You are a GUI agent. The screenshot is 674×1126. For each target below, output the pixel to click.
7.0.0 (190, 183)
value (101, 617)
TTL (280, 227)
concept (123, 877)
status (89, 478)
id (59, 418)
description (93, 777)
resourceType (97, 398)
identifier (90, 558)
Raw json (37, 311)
———
■ **TASK REQUIREMENTS**: Print the data above exactly as it reads.

■ **WORKED SOLUTION**:
You are a GUI agent. The screenshot is 674×1126. For each target below, output the pixel to click.
7.0.0 (190, 183)
value (101, 617)
TTL (280, 227)
concept (123, 877)
status (89, 478)
id (59, 418)
description (93, 777)
resourceType (97, 398)
identifier (90, 558)
Raw json (37, 311)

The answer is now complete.